Read the listing below and copy out each line where the word "folder" occurs.

-----

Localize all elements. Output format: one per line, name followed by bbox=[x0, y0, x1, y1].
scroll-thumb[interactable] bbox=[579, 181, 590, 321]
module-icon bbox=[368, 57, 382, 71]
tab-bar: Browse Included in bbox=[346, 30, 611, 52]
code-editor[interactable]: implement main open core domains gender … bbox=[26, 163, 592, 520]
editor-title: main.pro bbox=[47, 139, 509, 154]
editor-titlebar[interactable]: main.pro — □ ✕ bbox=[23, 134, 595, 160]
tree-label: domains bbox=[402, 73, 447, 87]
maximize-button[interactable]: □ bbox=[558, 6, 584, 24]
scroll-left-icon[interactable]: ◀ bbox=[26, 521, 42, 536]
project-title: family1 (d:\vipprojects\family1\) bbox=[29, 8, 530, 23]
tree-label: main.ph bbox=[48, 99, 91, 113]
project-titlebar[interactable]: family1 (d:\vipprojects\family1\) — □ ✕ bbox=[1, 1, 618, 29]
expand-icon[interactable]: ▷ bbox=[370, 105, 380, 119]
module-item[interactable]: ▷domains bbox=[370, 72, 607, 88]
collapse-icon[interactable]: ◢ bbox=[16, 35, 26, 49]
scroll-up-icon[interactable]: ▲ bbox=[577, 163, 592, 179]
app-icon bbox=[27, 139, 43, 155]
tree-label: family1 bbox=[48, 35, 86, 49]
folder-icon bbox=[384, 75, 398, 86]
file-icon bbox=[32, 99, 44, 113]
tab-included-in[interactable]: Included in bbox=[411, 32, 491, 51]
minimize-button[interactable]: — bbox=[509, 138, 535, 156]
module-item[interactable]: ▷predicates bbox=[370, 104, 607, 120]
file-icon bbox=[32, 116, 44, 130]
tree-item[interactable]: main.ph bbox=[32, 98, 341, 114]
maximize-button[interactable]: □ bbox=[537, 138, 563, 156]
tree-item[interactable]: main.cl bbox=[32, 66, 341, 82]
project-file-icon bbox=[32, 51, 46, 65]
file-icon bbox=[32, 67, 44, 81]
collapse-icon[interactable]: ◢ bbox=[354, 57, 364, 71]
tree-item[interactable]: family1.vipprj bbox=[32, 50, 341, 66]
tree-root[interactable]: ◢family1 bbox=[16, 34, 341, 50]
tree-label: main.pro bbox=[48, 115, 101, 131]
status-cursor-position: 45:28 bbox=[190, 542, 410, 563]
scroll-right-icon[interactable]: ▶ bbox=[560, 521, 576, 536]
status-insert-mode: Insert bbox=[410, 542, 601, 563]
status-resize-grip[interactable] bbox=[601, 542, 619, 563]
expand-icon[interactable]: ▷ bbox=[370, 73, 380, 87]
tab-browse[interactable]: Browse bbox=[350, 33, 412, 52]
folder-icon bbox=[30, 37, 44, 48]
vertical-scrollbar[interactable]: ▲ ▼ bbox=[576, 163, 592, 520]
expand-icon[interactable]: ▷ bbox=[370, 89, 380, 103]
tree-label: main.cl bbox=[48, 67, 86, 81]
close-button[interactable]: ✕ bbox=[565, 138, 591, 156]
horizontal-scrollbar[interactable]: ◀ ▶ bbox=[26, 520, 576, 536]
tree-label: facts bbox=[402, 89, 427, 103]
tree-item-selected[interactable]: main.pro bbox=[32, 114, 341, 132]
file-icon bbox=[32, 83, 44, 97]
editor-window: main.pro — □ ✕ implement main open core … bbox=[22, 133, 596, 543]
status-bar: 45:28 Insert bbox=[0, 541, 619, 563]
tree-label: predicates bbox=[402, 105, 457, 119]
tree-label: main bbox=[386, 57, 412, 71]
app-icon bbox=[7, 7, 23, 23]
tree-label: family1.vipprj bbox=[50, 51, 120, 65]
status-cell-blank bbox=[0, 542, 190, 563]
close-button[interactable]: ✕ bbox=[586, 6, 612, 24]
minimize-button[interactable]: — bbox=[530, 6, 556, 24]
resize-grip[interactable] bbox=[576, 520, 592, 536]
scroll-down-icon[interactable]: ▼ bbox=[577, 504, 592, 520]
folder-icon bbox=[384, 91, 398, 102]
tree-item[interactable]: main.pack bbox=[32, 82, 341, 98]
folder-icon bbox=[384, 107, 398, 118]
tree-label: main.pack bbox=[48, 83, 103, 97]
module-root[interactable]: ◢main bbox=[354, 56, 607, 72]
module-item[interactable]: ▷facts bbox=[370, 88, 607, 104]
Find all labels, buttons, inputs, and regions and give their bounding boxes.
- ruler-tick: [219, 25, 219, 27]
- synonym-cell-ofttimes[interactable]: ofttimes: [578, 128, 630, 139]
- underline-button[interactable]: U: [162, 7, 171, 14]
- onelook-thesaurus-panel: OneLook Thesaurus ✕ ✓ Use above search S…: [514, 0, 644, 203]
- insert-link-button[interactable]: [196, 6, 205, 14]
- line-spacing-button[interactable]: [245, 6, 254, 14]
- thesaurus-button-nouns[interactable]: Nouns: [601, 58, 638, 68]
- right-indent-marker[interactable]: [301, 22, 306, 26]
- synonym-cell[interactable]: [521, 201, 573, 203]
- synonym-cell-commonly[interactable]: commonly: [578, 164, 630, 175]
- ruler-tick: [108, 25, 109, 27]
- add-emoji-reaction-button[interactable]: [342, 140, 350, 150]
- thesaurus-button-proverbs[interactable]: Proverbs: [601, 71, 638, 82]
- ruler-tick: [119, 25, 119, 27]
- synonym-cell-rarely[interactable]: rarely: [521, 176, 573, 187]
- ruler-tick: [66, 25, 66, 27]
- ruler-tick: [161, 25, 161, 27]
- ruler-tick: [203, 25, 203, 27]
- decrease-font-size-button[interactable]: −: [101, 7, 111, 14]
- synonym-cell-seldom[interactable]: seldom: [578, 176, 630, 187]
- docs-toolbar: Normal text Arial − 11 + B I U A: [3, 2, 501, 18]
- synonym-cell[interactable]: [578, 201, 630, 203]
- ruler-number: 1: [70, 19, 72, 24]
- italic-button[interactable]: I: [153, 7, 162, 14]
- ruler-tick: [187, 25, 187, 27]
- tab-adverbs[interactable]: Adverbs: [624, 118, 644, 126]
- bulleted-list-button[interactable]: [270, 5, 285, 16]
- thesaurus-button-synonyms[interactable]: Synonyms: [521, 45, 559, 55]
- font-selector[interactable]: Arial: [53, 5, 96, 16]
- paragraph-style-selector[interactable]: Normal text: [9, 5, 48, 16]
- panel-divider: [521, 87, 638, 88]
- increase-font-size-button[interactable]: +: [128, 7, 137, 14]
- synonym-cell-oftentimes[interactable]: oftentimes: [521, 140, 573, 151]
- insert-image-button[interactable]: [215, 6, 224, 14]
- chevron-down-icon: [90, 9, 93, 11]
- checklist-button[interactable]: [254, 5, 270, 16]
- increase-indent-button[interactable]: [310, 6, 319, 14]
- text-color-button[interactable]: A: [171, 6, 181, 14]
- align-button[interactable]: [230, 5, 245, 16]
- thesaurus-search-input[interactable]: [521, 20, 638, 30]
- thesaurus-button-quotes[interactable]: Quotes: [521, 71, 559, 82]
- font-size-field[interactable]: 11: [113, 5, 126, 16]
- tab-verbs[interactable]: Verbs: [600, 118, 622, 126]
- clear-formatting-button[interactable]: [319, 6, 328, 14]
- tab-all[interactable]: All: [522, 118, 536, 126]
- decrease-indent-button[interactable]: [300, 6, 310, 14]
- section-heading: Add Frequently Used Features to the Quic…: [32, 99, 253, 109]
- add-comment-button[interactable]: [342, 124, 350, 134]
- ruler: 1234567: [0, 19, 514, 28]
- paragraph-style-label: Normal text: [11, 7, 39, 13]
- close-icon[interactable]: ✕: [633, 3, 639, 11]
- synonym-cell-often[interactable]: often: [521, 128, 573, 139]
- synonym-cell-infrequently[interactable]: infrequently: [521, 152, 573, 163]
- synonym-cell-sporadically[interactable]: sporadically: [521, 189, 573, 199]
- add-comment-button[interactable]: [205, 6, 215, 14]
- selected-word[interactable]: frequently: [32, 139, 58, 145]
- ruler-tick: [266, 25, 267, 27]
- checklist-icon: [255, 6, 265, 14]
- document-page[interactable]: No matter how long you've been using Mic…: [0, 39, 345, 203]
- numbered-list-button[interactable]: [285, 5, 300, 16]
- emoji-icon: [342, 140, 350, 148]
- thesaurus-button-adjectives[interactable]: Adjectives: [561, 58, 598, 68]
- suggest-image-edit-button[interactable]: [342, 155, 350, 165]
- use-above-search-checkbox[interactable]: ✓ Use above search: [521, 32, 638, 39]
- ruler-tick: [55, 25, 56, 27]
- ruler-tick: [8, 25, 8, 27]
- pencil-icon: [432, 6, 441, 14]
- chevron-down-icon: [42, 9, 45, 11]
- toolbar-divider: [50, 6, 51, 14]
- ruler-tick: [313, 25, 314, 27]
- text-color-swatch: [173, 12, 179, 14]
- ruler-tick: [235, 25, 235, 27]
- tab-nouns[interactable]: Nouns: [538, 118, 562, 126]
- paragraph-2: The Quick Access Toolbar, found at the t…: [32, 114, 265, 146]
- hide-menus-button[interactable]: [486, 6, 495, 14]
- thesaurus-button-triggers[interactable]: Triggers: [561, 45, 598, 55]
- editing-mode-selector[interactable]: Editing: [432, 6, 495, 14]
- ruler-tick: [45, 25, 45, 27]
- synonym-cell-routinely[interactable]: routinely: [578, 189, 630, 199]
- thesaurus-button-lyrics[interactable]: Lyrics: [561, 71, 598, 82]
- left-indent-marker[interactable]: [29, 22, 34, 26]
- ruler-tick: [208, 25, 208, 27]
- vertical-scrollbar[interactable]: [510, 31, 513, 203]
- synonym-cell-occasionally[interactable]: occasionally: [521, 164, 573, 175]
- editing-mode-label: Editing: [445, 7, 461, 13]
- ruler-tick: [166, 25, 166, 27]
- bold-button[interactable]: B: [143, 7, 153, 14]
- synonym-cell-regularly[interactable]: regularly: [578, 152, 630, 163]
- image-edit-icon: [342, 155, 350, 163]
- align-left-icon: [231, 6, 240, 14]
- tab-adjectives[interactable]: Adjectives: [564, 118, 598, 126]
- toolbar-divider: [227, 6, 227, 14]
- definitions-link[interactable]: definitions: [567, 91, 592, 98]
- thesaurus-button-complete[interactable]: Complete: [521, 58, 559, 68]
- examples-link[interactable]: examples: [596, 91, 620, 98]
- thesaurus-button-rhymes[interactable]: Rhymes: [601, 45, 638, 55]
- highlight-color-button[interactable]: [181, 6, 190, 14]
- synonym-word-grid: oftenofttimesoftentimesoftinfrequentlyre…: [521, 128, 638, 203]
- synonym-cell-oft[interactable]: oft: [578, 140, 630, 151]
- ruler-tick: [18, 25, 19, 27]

-----

(FINISHED EXERCISE)
folder-icon bbox=[384, 75, 398, 86]
folder-icon bbox=[30, 37, 44, 48]
folder-icon bbox=[384, 91, 398, 102]
folder-icon bbox=[384, 107, 398, 118]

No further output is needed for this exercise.